Al San Bassiano primi trapianti di cornea con la tecnica ultra-mininvasiva

Lavorare sull’infinitamente piccolo per accrescere le possibilità di successo dell’intervento e accelerare i tempi di recupero per i pazienti: sono stati eseguiti con successo nei giorni scorsi, per la prima volta all’ospedale San Bassiano, quattro trapianti dell’endotelio con una innovativa tecnica mininvasiva denominata Dmek (Descemet Membrane Endothelial Keratoplasty), utilizzata solo in pochissimi centri selezionati.

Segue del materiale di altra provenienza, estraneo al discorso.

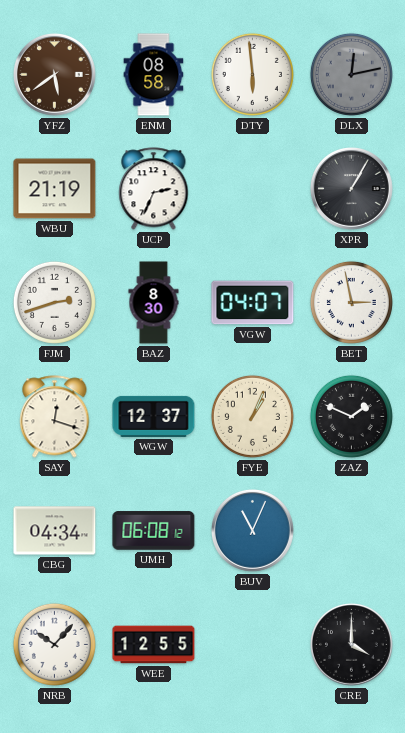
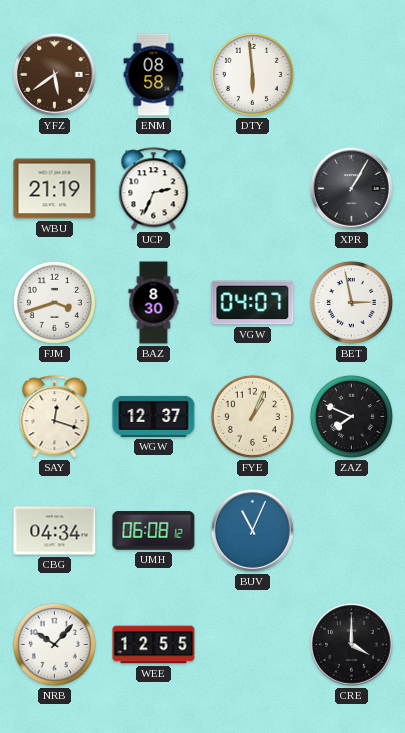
DLX: 12:13 -> none
FJM: 2:42 -> 3:42
ZAZ: 1:49 -> 7:49
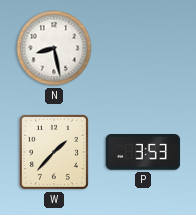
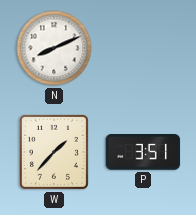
N: 8:28 -> 8:11
P: 3:53 -> 3:51
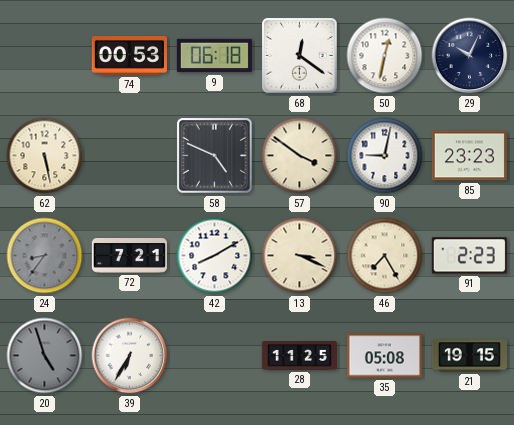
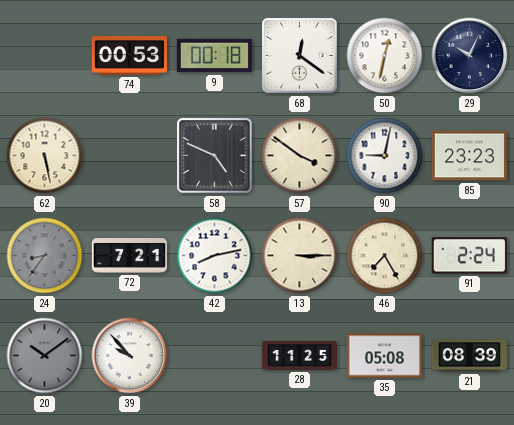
9: 06:18 -> 00:18
42: 8:10 -> 8:13
13: 3:19 -> 3:15
91: 2:23 -> 2:24
20: 4:57 -> 10:09
39: 6:35 -> 9:53
21: 19:15 -> 08:39
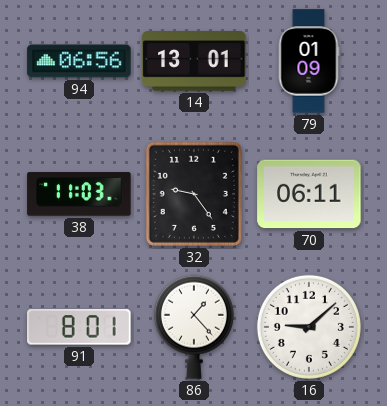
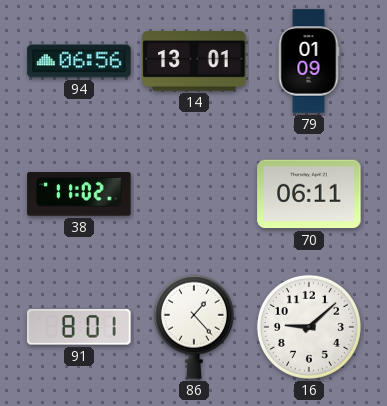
38: 11:03 -> 11:02
32: 9:24 -> none
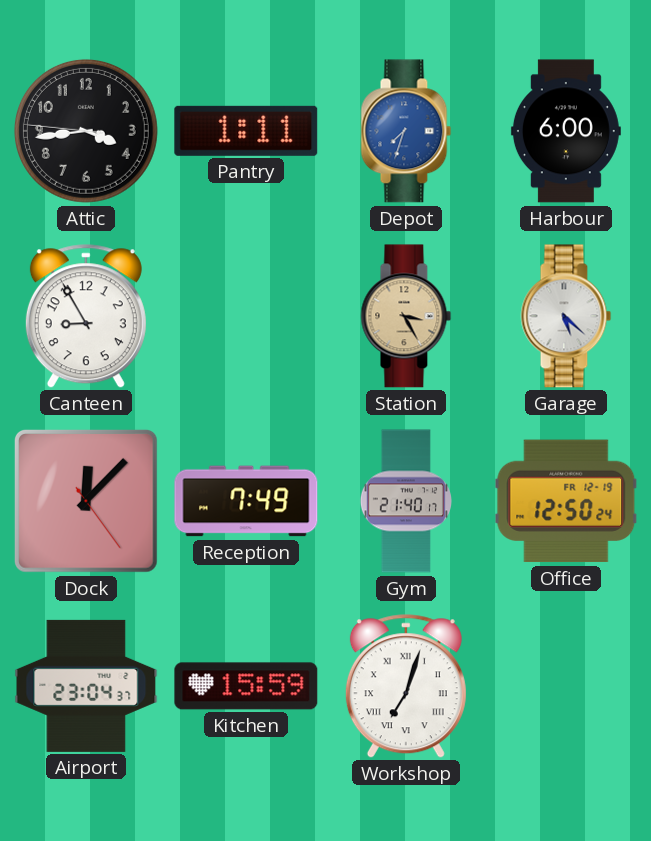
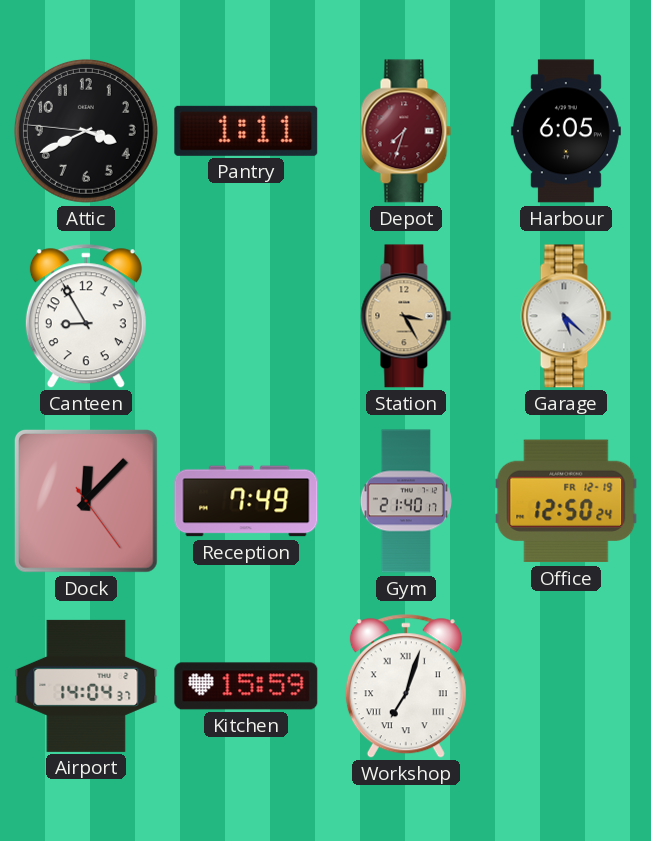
Attic: 3:43 -> 3:40
Depot dial: blue -> burgundy
Harbour: 6:00 -> 6:05
Airport: 23:04 -> 14:04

A spiegare in cosa consiste la procedura è Pietro Viola, direttore dell’Unità Operativa Complessa (Uoc) di Oculistica dell’ospedale di Bassano del Grappa, tra i maggiori esperti nazionali nell’utilizzo di questa tecnica con un’esperienza di oltre 500 interventi eseguiti: “Si tratta della metodica più avanzata per la cura delle malattie dell’endotelio corneale, che è lo strato più interno della cornea. Con questa tecnica si procede nel trapiantare esclusivamente il singolo strato di cellule malato della cornea, prelevando dal donatore un tessuto dello spessore di appena 15 micron, ovvero 15 millesimi di millimetro. In questo modo si sostituisce solo la parte malata, preservando il resto dei tessuti della cornea, in quando sono comunque sani. Questo approccio richiede specifiche accortezze e una formazione specifica, ma offre notevoli vantaggi per il paziente: un recupero visivo più veloce, una migliore qualità della vista finale e una probabilità di rigetto significativamente ridotta, proprio perché la quantità di tessuto estraneo trapiantato è minima”.

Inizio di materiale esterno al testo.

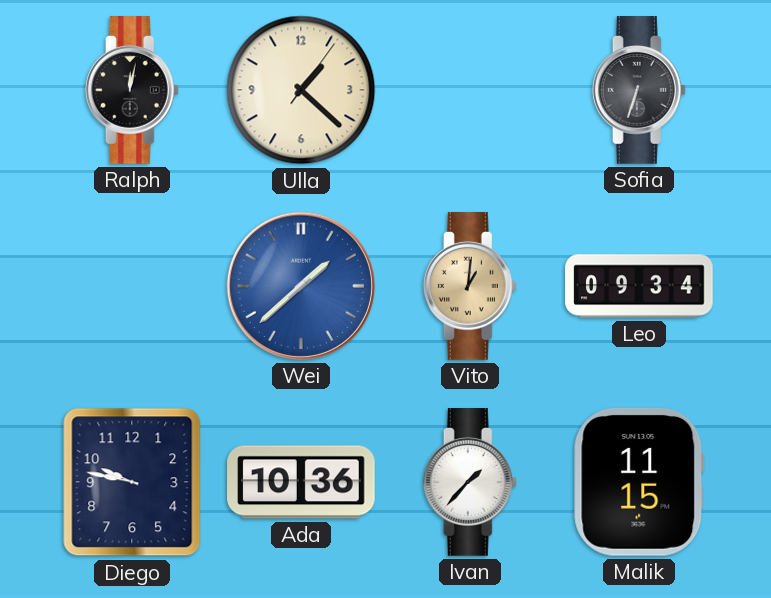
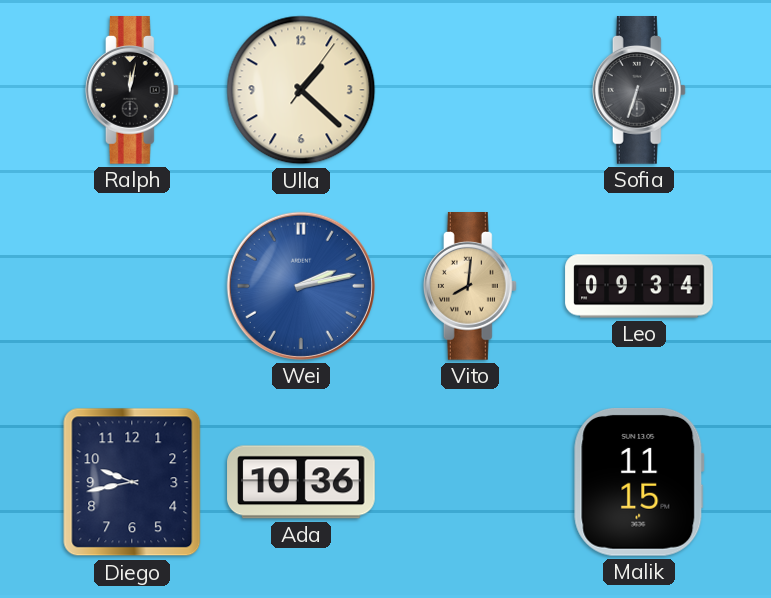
Wei: 1:38 -> 2:13
Vito: 1:01 -> 8:01
Diego: 9:47 -> 9:43
Ivan: 1:37 -> none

La tradizione oculistica a Bassano
Per il direttore generale dell’Ulss 7, Giovanni Carretta, questa innovazione conferma gli elevanti standard di presa in carico da parte dell’Oculistica dell’ospedale di Bassano. “Si conferma la grande tradizione della Chirurgia Oculistica al San Bassiano – spiega – che storicamente è sempre stato un punto di eccellenza per l’Oculistica nel panorama regionale e anche nazionale. Poter mettere a disposizione dei nostri pazienti questa metodica rappresenta sicuramente un valore aggiunto importante, in primis per i malati che possono beneficiare direttamente di questa tecnica, ma anche per tutti i pazienti che afferiscono all’oculistica del San Bassiano, che si conferma così una struttura di alto livello e sempre attenta all’innovazione in ambito clinico, ben inserita all’interno della rete delle strutture regionali, come dimostra nel caso specifico la fondamentale collaborazione con la Fondazione Banca degli Occhi del Veneto”.

L’intervento
“La procedura dura solo 15-20 minuti – spiega Antonio Di Caprio, direttore sanitario dell’Ulss 7 -, viene svolta con il paziente sedato ma vigile ed in regime di day hospital. I tempi di recupero variano tra i dieci e i trenta giorni dopo l’operazione. L’intervento è destinato a pazienti la cui vista è compromessa da un difetto specifico dell’endotelio corneale, come la distrofia di Fuchs, una patologia spesso familiare che colpisce entrambi gli occhi”. Si tratta di una malattia che si manifesta prevalentemente dopo i cinquant’anni, con un’incidenza maggiore tra i 65 e gli 80. Colpisce entrambi gli occhi e pertanto, se non curata, porta alla cecità.
Il futuro
“Per il futuro – aggiunge il dottor Viola – abbiamo in programma anche di introdurre l’impianto di endotelio artificiale, una soluzione riservata ai casi più complessi con storie di rigetti multipli. Per questa procedura stiamo sviluppando anche una nuova tecnica di sutura che garantisce una migliore aderenza dell’impianto e che è oggetto anche di un progetto scientifico che stiamo sviluppando con altri centri. Inoltre, la spinta verso la miniaturizzazione estrema non riguarda solo gli interventi alla cornea: ma anche le patologie di retina chirurgica, oggi più che mai al centro dei numerosi accessi ospedalieri, responsabili di gravi deficit della vista.Vengono trattati, in modo tempestivo e con le metodiche più aggiornate, sia i gravosi interventi per distacco di retina che la patologia maculare utilizzando strumenti di chirurgia mini-invasiva”.